In The Magic Flute, Charles Castronovo delivered Tamino's "Dies Bildnis ist bezaubernd schȍn" with an eloquence of diction and flexibility of pulse seldom encountered nowadays. Castronovo and Ekaterina Siurina (his real-life wife), as Pamina, anchored the show; they made everything else matter. Tim Albery's breezy production, sung in German, sensibly used breezy English-language dialogue -- accompanied, at one point, by a solo flute reprise of "Dies Bildnis." Bart Feller's fluting in the pit, here and elsewhere, was of the highest distinction. For that matter, Santa Fe's orchestra is world-class in every department.
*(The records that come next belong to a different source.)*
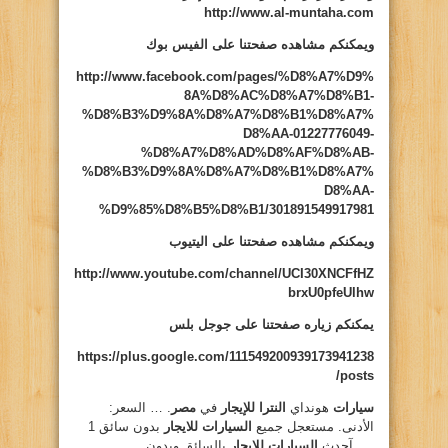
http://www.al-muntaha.com
ويمكنكم مشاهده صفحتنا على الفيس بوك
http://www.facebook.com/pages/%D8%A7%D9%
8A%D8%AC%D8%A7%D8%B1-
%D8%B3%D9%8A%D8%A7%D8%B1%D8%A7%
D8%AA-01227776049-
%D8%A7%D8%AD%D8%AF%D8%AB-
%D8%B3%D9%8A%D8%A7%D8%B1%D8%A7%
D8%AA-
%D9%85%D8%B5%D8%B1/301891549917981
ويمكنكم مشاهده صفحتنا على اليتيوب
http://www.youtube.com/channel/UCI30XNCFfHZ
brxU0pfeUlhw
يمكنكم زياره صفحتنا على جوجل بلس
https://plus.google.com/111549200939173941238
/posts
سيارات
هونداي
النترا للإيجار
في
مصر
. … السعر:
الأدنى. مستعجل جميع
السيارات للايجار
بدون سائق 1
…. آحدث
السيارات للايجار
بالسائق وبدون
And all five of the summer's conductors -- Lawrence Renes (Magic Flute), Sir Andrew Davis (Herring), Antony Walker (Butterfly), Leonard Slatkin (Life is a Dream), and Stephen Lord (Hoffmann) -- impressed.
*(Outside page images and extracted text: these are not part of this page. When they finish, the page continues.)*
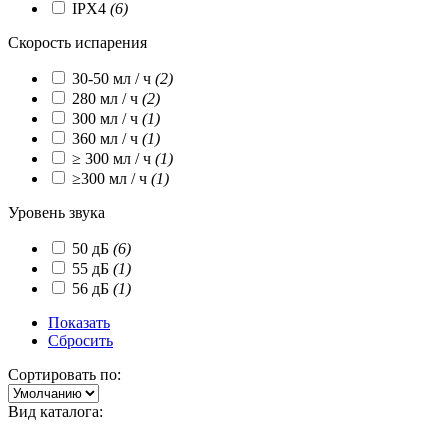
IPХ4
(6)
Скорость испарения
30-50 мл / ч
(2)
280 мл / ч
(2)
300 мл / ч
(1)
360 мл / ч
(1)
≥ 300 мл / ч
(1)
≥300 мл / ч
(1)
Уровень звука
50 дБ
(6)
55 дБ
(1)
56 дБ
(1)
Показать
Сбросить
Сортировать по:
Вид каталога:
The Santa Fe Opera transcends the visible sum of its parts. From the start, Crosby incorporated an ambitious apprentice program for aspiring singers. It flourished and has been widely emulated. But Crosby's Santa Fe Opera was in other respects a relatively isolated enclave. Gaddes and now MacKay have moved toward integrating the Santa Fe Opera with Hispanic Santa Fe. A vigorous educational agenda links with Santa Fe's schools and with the Santa Fe community. Incongruously, only three productions in the company's half-century history have been sung in Spanish: Villa-Lobos's Yerma in 1971, Falla's La vida breve (a weak work) in 1975, and the Golijov in 2005. MacKay's decision to mount Life is a Dream was a considered Calderón gesture. American opera companies can no longer afford the elitism of an earlier cultural moment, when a sizable constituency of initiates could be assumed. A fresh consideration of Falla's El amor brujo, or of a top-drawer zarzuela, might make sense for Santa Fe. The company could also use a more serious bookstore, and more serious opportunities for pre- and post-performance engagement (though Alden's Tales of Hoffmann proved controversial, no opportunity was afforded to chat with the director). Finally, an important summer opera festival several miles from anywhere needs a restaurant.
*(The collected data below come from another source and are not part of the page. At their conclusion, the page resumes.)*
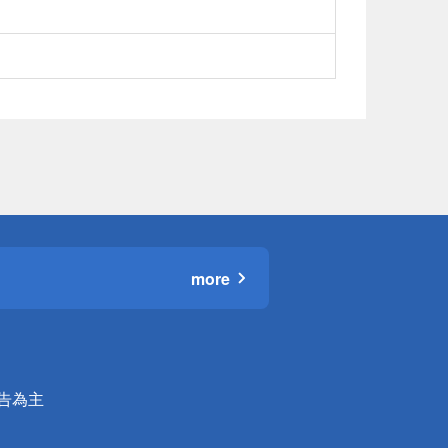
more
公告為主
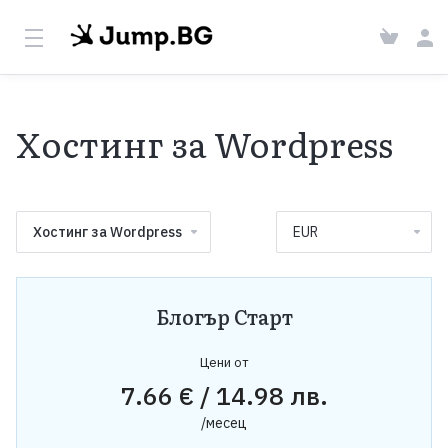
Хостинг за Wordpress
Хостинг за Wordpress
Блогър Старт
Цени от
7.66 € / 14.98 лв.
/месец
So far, MacKay has bravely and resourcefully stared down the recession. Next season, Santa Fe offers new productions of Gounod's Faust (with the company's newly appointed chief conductor, Frédéric Chaslin), Vivaldi's Griselda (staged by Peter Sellars), Menotti's The Last Savage, and La bohème, plus a revival of Berg's Wozzeck (led by David Robertson). The company's contributed income is holding steady. Attendance (fifty per cent from out of state, two and a half per cent -- too few -- from abroad) remains strong. In fact, the quality of interest and attention displayed by the Santa Fe audience may be the strongest indication that things are OK. In today's American performing arts, retrenchment and panic often signal over-reliance on brand-name repertoire and performers, or -- worse -- a self-defeating craving for celebrity. In Santa Fe, John Crosby's legacy remains intact.